Israeli Prime Minister Benjamin Netanyahu's decision not to renew the settlement "freeze" has left the Obama administration scrambling to save the negotiations from collapse. For the second time in two years, direct negotiations between Israelis and Palestinians are at risk due to Israeli actions. In a misguided attempt to overcome Netanyahu's recalcitrance, the White House has reportedly offered unprecedented incentives for Israel to continue the freeze for a mere 60 days ("U.S. Presses Israelis on Renewal of Freeze"). What happens after those two months expire is still unclear, but what is certain is that the United States will have abandoned any leverage with Israel and any chance of brokering a peace accord.
Meanwhile, Israel has attempted to downplay if not dismiss entirely the impact of its settlement construction and 43-year occupation of the Palestinian territories. In a recent interview with USA Today, Israeli Ambassador Michael Oren asserted that contrary to Palestinian claims, Israel's settlements would not prevent the establishment of a viable and contiguous Palestinian state. He claimed that renewed construction will not "impact the map" ("What the Israeli ambassador has to say"). Yet a glance at a map of the West Bank interlaced with settlements reveals the opposite (B'Tselem West Bank Map, February 2008).
Today, Israel has more than 130 settlements and over 100 "outposts" in the occupied West Bank and East Jerusalem with a population of over a half million -- all in violation of international law. These heavily fortified settlements are supported by a Jewish-only road network, checkpoints, military bases, and the massive 480-mile long barrier that segments and isolates the West Bank's major Palestinian population centers from each other and from Palestinian East Jerusalem (The Separation Barrier). To support its occupation infrastructure, Israel has seized and controls vastly more Palestinian territory than the "1.7 - 1.9 percent of the West Bank" claimed by Ambassador Oren.

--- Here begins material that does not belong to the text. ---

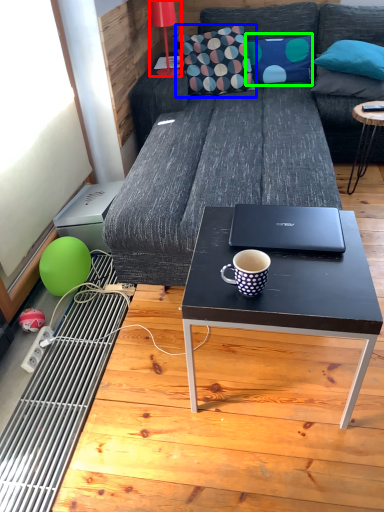 Question: Which is farther away from lamp (highlighted by a red box)? throw pillow (highlighted by a blue box) or pillow (highlighted by a green box)?

Choices:
 (A) throw pillow
 (B) pillow

Answer: (B) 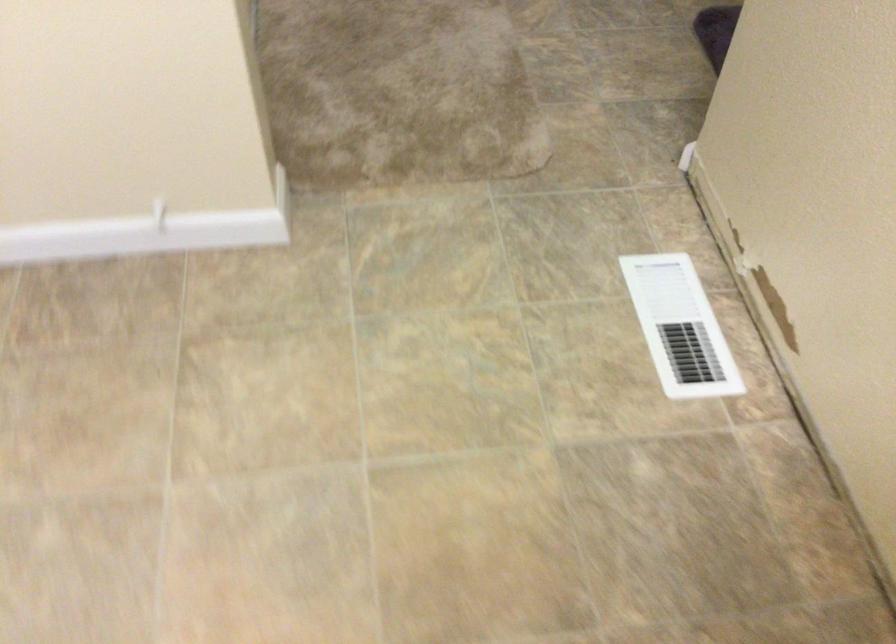 Identify the location of white floor vent. The image size is (896, 644). (679, 327).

Israel currently controls over 59 percent of the West Bank. Under the terms of the Oslo Accords between Israel and the Palestine Liberation Organization, the West Bank was divided into three zones, of which Area "C," where the settlements are located, was to remain under full Israeli control until final status negotiations were complete. Although negotiations were to conclude after five years, today, 17 years after the Oslo process began, the negotiations and settlement construction continue both seemingly without end. In addition, the Israeli organization Peace Now determined that over 39 percent of the settlements are built on private Palestinian property, a violation of Israeli law ("Israeli Map Says West Bank Posts Sit on Arab Land"). This includes large areas of major settlements like Maale Adumim and Ariel.

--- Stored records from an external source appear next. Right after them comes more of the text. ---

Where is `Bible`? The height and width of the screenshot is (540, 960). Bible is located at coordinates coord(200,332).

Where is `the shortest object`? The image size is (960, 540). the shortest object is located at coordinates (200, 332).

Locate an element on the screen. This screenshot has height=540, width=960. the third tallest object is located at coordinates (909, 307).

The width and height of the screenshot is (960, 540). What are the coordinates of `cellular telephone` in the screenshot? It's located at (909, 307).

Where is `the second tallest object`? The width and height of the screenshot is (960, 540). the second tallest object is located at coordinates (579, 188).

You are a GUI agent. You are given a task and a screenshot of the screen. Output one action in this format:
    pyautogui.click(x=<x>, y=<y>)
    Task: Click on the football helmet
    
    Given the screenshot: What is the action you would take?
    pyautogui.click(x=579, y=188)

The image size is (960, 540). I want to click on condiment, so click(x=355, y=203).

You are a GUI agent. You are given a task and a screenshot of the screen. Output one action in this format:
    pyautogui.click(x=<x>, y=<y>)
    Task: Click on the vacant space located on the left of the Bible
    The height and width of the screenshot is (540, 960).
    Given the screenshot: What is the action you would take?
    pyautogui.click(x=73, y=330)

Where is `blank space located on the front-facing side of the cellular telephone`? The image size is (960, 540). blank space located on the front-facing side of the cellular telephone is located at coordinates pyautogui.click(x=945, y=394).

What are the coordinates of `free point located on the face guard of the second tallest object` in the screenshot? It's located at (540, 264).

Underlying these figures is the human toll of the settlements and the settlers on Palestinians. Earlier this month, a mosque in the village of Beit Fajjar near Bethlehem was torched, the fourth in the past year ("Korans burnt in West Bank mosque attack"). Over the past decade, settlers have frequently damaged and uprooted Palestinian olive groves, harassed Palestinian farmers, shepherds, and school children. Last month, an Israeli settler shot and killed an unarmed Palestinian man in the Jerusalem suburb of Issawiya. In the ensuing protests, tear gas fired by Israeli police suffocated an 18-month-old Palestinian child ("Palestinian Infant Dies from Tear Gas Inhalation in East Jerusalem").
Although these incidents are shocking they are not isolated. As the Israeli human rights organization B'Tselem has documented, settler attacks against Palestinians are not only routine, but escalating ("Settler Violence"). These acts often go unpunished by the Israeli authorities, which serves to further embolden the settlers and encourage further acts of violence. This was on display in the celebrations by settlers marking the end of the "freeze" and their increasingly brazen "price tag" policy in which Palestinian property is attacked to prevent any Israeli concessions in the peace talks or attempts by the state to curtail their activities. The settlers believe they are above the law -- Israeli and international -- and neither the U.S. nor Israel has given them reason to believe otherwise.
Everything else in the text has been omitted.